▶ _WHAT THIS TASK INVOLVES_: Could you print all the entries below exactly as they appear, omitting the pictures?

[DATA IN THIS EXERCISE Boundary: Start]

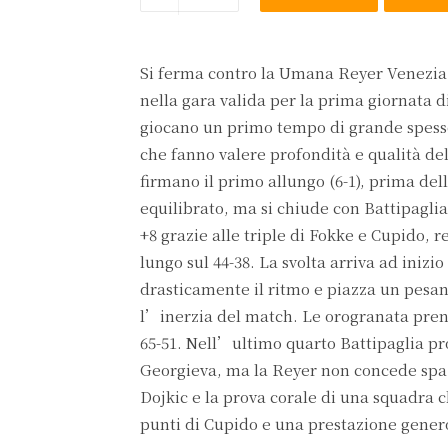
Si ferma contro la Umana Reyer Venezia l
nella gara valida per la prima giornata 
giocano un primo tempo di grande spesso
che fanno valere profondità e qualità de
firmano il primo allungo (6-1), prima del
equilibrato, ma si chiude con Battipaglia
+8 grazie alle triple di Fokke e Cupido, r
lungo sul 44-38. La svolta arriva ad inizi
drasticamente il ritmo e piazza un pesan
l’inerzia del match. Le orogranata prend
65-51. Nell’ultimo quarto Battipaglia pr
Georgieva, ma la Reyer non concede spazi 
Dojkic e la prova corale di una squadra ch
punti di Cupido e una prestazione genero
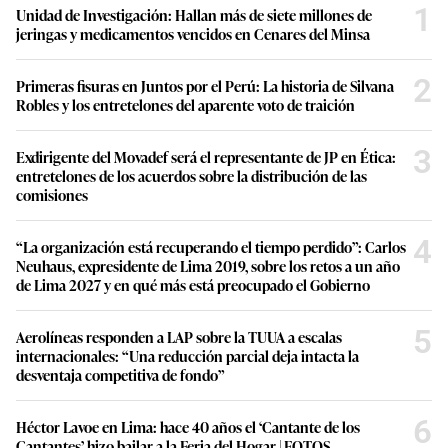
1
Unidad de Investigación: Hallan más de siete millones de
jeringas y medicamentos vencidos en Cenares del Minsa
2
Primeras fisuras en Juntos por el Perú: La historia de Silvana
Robles y los entretelones del aparente voto de traición
3
Exdirigente del Movadef será el representante de JP en Ética:
entretelones de los acuerdos sobre la distribución de las
comisiones
4
“La organización está recuperando el tiempo perdido”: Carlos
Neuhaus, expresidente de Lima 2019, sobre los retos a un año
de Lima 2027 y en qué más está preocupado el Gobierno
5
Aerolíneas responden a LAP sobre la TUUA a escalas
internacionales: “Una reducción parcial deja intacta la
desventaja competitiva de fondo”
6
Héctor Lavoe en Lima: hace 40 años el ‘Cantante de los
Cantantes’ hizo bailar a la Feria del Hogar | FOTOS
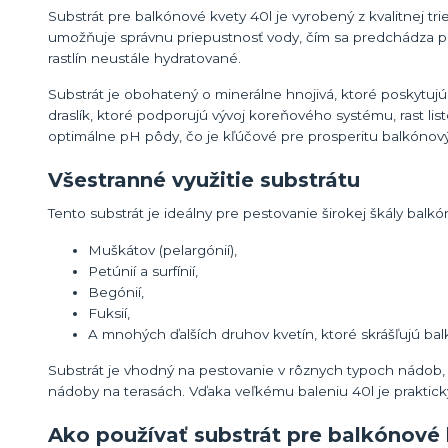
Substrát pre balkónové kvety 40l je vyrobený z kvalitnej tr
umožňuje správnu priepustnosť vody, čím sa predchádza pr
rastlín neustále hydratované.
Substrát je obohatený o minerálne hnojivá, ktoré poskytujú 
draslík, ktoré podporujú vývoj koreňového systému, rast li
optimálne pH pôdy, čo je kľúčové pre prosperitu balkónovýc
Všestranné využitie substrátu
Tento substrát je ideálny pre pestovanie širokej škály balkón
Muškátov (pelargónií),
Petúnií a surfínií,
Begónií,
Fuksií,
A mnohých ďalších druhov kvetín, ktoré skrášľujú balk
Substrát je vhodný na pestovanie v rôznych typoch nádob, 
nádoby na terasách. Vďaka veľkému baleniu 40l je praktic
Ako používať substrát pre balkónové 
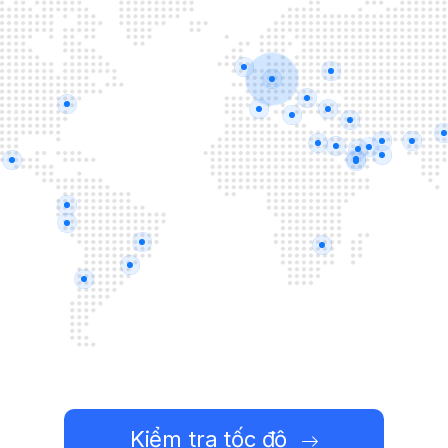
Kiểm tra tốc độ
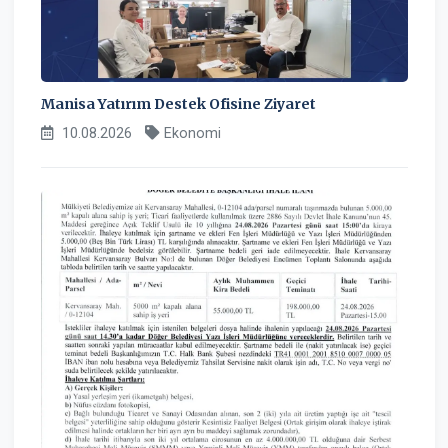
Manisa Yatırım Destek Ofisine Ziyaret
10.08.2026
Ekonomi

[DATA IN THIS EXERCISE Boundary: End]

▶ _RESULT OF THE TASK_:
Si ferma contro la Umana Reyer Venezia l
nella gara valida per la prima giornata 
giocano un primo tempo di grande spesso
che fanno valere profondità e qualità de
firmano il primo allungo (6-1), prima del
equilibrato, ma si chiude con Battipaglia
+8 grazie alle triple di Fokke e Cupido, r
lungo sul 44-38. La svolta arriva ad inizi
drasticamente il ritmo e piazza un pesan
l’inerzia del match. Le orogranata prend
65-51. Nell’ultimo quarto Battipaglia pr
Georgieva, ma la Reyer non concede spazi 
Dojkic e la prova corale di una squadra ch
punti di Cupido e una prestazione genero
1
Unidad de Investigación: Hallan más de siete millones de
jeringas y medicamentos vencidos en Cenares del Minsa
2
Primeras fisuras en Juntos por el Perú: La historia de Silvana
Robles y los entretelones del aparente voto de traición
3
Exdirigente del Movadef será el representante de JP en Ética:
entretelones de los acuerdos sobre la distribución de las
comisiones
4
“La organización está recuperando el tiempo perdido”: Carlos
Neuhaus, expresidente de Lima 2019, sobre los retos a un año
de Lima 2027 y en qué más está preocupado el Gobierno
5
Aerolíneas responden a LAP sobre la TUUA a escalas
internacionales: “Una reducción parcial deja intacta la
desventaja competitiva de fondo”
6
Héctor Lavoe en Lima: hace 40 años el ‘Cantante de los
Cantantes’ hizo bailar a la Feria del Hogar | FOTOS
Substrát pre balkónové kvety 40l je vyrobený z kvalitnej tr
umožňuje správnu priepustnosť vody, čím sa predchádza pr
rastlín neustále hydratované.
Substrát je obohatený o minerálne hnojivá, ktoré poskytujú 
draslík, ktoré podporujú vývoj koreňového systému, rast li
optimálne pH pôdy, čo je kľúčové pre prosperitu balkónovýc
Všestranné využitie substrátu
Tento substrát je ideálny pre pestovanie širokej škály balkón
Muškátov (pelargónií),
Petúnií a surfínií,
Begónií,
Fuksií,
A mnohých ďalších druhov kvetín, ktoré skrášľujú balk
Substrát je vhodný na pestovanie v rôznych typoch nádob, 
nádoby na terasách. Vďaka veľkému baleniu 40l je praktic
Ako používať substrát pre balkónové 
Kiểm tra tốc độ
Manisa Yatırım Destek Ofisine Ziyaret
10.08.2026
Ekonomi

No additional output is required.